Economics Department Seminar Schedule Fall 2014

Friday, September 26, 2014
Time: 1:30-2:45pm
Place: SGMH 2205
Speaker: Elisa Keller (Durham University)
Title: "Gender and Occupational Outcome"

Friday, October 3, 2014
Time: 2:00-3:15pm
Place: SGMH 2205
Speaker: Michael Hilmer (San Diego State University)
Title: "Do Locational Amenities Increase Monopsony Power? The Case of Academic Economists"

Friday, October 24, 2014
Time: 1:30-2:45pm
Place: SGMH 2205
Speaker: Joon Hur(CSUN)
Title: “Monetary Policy and Asset Prices: A Markov-Switching DSGE Approach”

Friday, November 14, 2014
Time: 1:30-2:45pm
Place: SGMH 2205
Speaker: Richard Lippa(CSUF)
Title: “People versus Things: A Psychological Explanation for Why Women and Men Often Work in Different Occupations"

Friday, November 21, 2014
Time: 1:30-2:45pm
Place: SGMH 2205
Speaker: Saif Mehkari(University of Richmond)
Title: “The 2009 Recovery Act: Stimulus at the Extensive and Intensive Labor Margins”

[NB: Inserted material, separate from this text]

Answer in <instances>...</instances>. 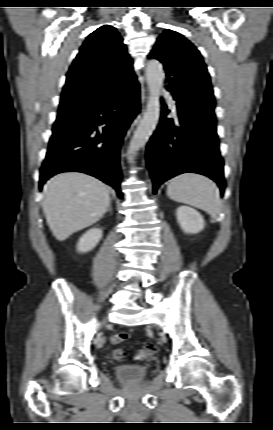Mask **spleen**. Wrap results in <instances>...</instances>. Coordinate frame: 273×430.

2014 Economics Brownbag Seminars

Thursday, March 6
Time: 10:00-11:00am
Place: SGMH 3333
Speaker: Justin Jarvis
Title: "Individual Determinants of Homelessness: A Revealed Preference Approach"


Abstract:
I will investigate how a homeless person’s intensity of homelessness is predicted by the individual’s discount rate and risk tolerances. I will construct a data set by interviewing all street homeless individuals in Costa Mesa, a population of approximately 180 people. During that interview, I will use a self-reported homeless history to construct a Homelessness Intensity Measure, a continuous variable from 0 to 1 in which 0 indicates someone who is not homeless and 1 indicates an individual who is intensely homeless (every single night is spent on the streets). I will have all individuals play two games: 1) A discount rate game in which they will be coded as either “patient” or “impatient” according to their decision to receive either a small payment now or a larger payment at a later date, and 2) A risk-tolerance game in which they are coded as being either “risk loving” or “risk averse” in accordance with their decision to play either a risky gamble or a safe gamble (both options will have the same expected payout but differing variances). Participants will get to keep the money used in these games. I posit that an increase in impatience, and an increase in riskiness are both associated with an increase in the individual’s Homelessness Intensity Measure. I will fit an econometric model that regresses the individual’s Homelessness Intensity Measure on the risk and discount dummies mentioned above, as well as on demographic and social controls, in order to test my hypothesis.


Friday, March 14
Time: 10:00-11:00am
Place: SGMH 3333
Speaker: Daniel Cavagnaro
Title: “Optimal stimuli for testing behavioral choice models: An adaptive approach”

Abstract:
Collecting data to test models of decision making requires stimuli to be presented to decision makers. While models aim to predict choices across a wide range of stimuli, practical limitations force experimenters to select only a handful for actual testing. Some stimuli tend to be much more diagnostic than others, so the selection of optimal stimuli is crucial to the success of an experiment. In this talk, I will present an Adaptive Design Optimization approach to the selection of decision stimuli, which is very general in its application. The foundation of the approach is Bayesian, so it involves a precise statement about the value of information, and it adapts the stimulus in each experimental trial based on the results of preceding trials. I will provide a theoretical framework for the approach and demonstrate its application in empirical studies of risky choice and temporal discounting.


Friday, April 11
Time: 10:00-11:00am
Place: SGMH 3333
Speaker: Gabriela Best
Title: “In what sense is monetary policy forward looking?”

Abstract:
This paper extends a standard New Keynesian model by introducing anticipated shocks to inflation, output, and interest rates, and by incorporating forward-looking monetary policy. The latter aspect is modeled through the presence of an expected future interest rate term in the Taylor rule that recent literature has found to be economically and statistically important in a variety of settings without anticipated shocks. Using Bayesian econometric methods, we find that the presence of anticipated shocks improves the model's fit to U.S. data but reduces the Fed's implied forecast-targeting horizon from about 2 quarters to 1 month or less. Our results suggests that, although communicating its intentions regarding future monetary policy conduct play an important role for the Fed, responding to its expectations of future macroeconomic conditions is not.